Ну, и мы исходим из того, что Андрей Анатольевич не солгал, так вот. Это очевидно.
Люди говорят: «Ну, вы посмотрите на Изабель и на Марфиньку: они полностью под его влиянием!» Ну, под его влиянием, под его влиянием! Это что, гипноз? Это не объяснение. И хорошо, что под его влиянием. Я думаю, что он их научил смотреть не как я смотрел, не пять или десять минут.
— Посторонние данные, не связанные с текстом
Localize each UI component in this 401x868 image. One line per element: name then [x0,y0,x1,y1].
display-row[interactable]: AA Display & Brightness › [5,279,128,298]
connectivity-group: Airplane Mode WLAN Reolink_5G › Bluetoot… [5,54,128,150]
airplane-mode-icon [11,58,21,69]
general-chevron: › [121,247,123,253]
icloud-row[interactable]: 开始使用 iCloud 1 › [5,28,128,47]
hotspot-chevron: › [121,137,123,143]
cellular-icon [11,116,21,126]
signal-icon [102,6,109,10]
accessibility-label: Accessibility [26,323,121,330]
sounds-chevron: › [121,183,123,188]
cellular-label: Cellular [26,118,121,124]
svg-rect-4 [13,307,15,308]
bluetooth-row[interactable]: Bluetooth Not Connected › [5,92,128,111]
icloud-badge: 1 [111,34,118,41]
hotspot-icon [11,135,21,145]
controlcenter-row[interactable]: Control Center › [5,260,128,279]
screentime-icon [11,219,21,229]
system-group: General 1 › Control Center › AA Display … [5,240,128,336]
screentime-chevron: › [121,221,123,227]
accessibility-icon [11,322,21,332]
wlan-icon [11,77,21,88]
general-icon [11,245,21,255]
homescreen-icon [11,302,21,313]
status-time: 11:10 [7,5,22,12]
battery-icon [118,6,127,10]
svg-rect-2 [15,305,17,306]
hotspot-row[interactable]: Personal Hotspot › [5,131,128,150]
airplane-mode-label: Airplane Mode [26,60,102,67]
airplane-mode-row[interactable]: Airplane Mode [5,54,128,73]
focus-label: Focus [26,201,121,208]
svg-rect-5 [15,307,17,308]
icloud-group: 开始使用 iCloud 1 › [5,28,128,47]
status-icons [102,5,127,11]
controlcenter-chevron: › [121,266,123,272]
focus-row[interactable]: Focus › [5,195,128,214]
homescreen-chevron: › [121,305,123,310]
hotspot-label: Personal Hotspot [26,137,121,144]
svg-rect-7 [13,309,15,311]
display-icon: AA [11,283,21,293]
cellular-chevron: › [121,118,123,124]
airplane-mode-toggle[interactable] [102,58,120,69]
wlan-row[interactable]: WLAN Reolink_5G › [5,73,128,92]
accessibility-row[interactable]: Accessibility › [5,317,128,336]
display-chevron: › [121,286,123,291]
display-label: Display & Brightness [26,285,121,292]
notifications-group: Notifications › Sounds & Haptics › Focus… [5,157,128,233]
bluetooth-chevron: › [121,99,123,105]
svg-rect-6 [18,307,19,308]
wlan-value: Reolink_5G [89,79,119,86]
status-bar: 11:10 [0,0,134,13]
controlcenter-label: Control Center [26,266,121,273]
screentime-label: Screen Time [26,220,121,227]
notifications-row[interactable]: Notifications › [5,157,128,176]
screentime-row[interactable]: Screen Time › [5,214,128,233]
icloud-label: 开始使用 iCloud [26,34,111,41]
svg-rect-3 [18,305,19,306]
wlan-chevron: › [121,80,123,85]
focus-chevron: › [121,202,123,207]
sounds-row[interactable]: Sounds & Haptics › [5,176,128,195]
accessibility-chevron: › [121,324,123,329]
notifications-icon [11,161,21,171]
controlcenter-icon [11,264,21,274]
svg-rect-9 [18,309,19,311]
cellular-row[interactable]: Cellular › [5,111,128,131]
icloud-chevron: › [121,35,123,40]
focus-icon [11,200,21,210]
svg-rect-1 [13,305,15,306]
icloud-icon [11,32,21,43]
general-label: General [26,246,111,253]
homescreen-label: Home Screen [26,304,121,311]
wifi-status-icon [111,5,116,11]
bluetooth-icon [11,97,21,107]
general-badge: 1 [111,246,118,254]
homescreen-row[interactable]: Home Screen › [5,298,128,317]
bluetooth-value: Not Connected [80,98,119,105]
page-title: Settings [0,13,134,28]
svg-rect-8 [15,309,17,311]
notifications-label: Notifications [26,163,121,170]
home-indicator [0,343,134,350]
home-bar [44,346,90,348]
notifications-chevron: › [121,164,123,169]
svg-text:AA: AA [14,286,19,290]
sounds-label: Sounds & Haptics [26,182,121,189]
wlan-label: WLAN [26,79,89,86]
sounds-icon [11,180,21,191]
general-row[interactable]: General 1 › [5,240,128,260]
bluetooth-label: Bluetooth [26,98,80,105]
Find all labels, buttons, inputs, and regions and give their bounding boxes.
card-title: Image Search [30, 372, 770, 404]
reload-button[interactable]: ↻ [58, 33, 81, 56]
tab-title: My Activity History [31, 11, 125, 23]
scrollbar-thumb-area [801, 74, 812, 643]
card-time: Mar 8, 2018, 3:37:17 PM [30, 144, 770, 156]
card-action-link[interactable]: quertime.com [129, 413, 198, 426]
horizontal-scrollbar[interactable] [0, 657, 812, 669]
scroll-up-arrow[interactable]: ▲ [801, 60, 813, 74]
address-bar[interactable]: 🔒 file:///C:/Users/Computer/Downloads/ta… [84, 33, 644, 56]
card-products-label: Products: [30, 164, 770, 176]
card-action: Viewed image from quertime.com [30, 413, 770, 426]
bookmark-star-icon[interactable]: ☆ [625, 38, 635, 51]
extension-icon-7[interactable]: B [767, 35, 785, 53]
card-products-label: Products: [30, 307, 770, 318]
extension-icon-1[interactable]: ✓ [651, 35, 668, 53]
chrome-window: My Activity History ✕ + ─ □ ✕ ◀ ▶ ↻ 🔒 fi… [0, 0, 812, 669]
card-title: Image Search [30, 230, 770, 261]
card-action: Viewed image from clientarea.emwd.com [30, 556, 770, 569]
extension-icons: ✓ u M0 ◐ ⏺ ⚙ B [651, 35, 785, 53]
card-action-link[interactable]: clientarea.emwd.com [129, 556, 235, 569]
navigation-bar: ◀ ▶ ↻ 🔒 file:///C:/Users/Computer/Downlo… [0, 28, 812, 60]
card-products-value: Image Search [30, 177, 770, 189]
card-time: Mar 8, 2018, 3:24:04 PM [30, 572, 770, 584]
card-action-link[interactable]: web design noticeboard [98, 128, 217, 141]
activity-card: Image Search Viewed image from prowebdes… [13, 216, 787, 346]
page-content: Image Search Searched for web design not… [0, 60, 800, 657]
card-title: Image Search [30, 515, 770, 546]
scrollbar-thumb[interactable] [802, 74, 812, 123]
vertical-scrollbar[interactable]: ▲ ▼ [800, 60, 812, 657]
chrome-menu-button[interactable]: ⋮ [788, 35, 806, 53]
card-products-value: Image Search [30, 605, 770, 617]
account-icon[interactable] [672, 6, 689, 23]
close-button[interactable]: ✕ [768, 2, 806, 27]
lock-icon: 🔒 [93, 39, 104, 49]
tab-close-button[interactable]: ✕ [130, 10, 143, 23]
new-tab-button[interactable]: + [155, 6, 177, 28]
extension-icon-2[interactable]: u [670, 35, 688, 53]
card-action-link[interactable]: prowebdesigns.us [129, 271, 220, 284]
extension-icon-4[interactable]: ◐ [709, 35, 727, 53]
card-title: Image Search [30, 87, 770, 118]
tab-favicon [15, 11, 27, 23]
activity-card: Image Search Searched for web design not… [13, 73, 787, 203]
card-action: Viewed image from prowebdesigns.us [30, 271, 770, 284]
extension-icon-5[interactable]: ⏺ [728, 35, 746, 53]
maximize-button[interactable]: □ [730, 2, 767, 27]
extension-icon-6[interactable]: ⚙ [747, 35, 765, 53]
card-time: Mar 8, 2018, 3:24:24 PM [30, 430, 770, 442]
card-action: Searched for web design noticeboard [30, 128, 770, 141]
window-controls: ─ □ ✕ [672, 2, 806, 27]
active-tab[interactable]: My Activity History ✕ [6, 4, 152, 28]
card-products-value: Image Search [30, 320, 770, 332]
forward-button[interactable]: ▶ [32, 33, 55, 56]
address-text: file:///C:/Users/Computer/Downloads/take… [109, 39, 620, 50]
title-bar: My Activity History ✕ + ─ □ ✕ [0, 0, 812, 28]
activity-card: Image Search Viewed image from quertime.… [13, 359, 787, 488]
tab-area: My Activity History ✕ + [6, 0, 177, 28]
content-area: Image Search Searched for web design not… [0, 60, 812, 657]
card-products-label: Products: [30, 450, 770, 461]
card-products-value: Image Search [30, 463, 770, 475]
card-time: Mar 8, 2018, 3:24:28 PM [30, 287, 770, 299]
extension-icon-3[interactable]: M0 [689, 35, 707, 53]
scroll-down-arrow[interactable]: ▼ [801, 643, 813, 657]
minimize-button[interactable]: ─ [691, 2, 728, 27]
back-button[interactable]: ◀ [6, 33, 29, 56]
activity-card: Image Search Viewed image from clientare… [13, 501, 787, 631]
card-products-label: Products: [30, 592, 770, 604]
И как только что-то он найдет — он нашел греческий текст, все говорят: «Ну, это же единственный человек, который может сам сочинить…» Никто не говорил, что он это нарочно сочинил. Но все верили в какую-то такую подсознательную корку, которая ему помогает перевести со старославянского на греческий и составить этот текст. И, в общем, ситуация — для меня очевидно было, что она изначально абсолютно безвыходная: вляпался и не мог ноги вытащить. И как-то это было… Это нехорошо было. Вот на поминках все говорили, что он унес с собой секреты языка, не объяснив им, что это такое. Так люди не хотели слушать, что это такое!
Я текстов не мог прочесть. Буквы видел, но верил, что у Зализняка, по сравнению со мной и с большинством других людей, способности, которые близки к сверхъестественным. Не в мистическом смысле, просто гораздо бóльшие способности, позволяющие ему верить.
Что делать в такой ситуации, когда человек что-то видит, и это не может быть подтверждено, я не знаю. Это сложная проблема, но все-таки это не предмет для остракизма. А в общем, он был подвергнут осмеянию. Хихикание закулисное, да.
В общем, он потом ушел от этой темы, бросив ее. Он ей занимался несколько лет. Лет семь, мне кажется. Ведь, как сказать, может случиться, что будут какие-то находки, где подтвердятся какие-то вещи. Мы же не знаем. А может, с большей вероятностью, и не случится этого. Но почему же человек с такими заслугами не может высказать свое мнение? «Ну да, вот я вижу, а вы не видите». Такой случай.
Мы с ним об этом не говорили, но, мне кажется, он расстраивался.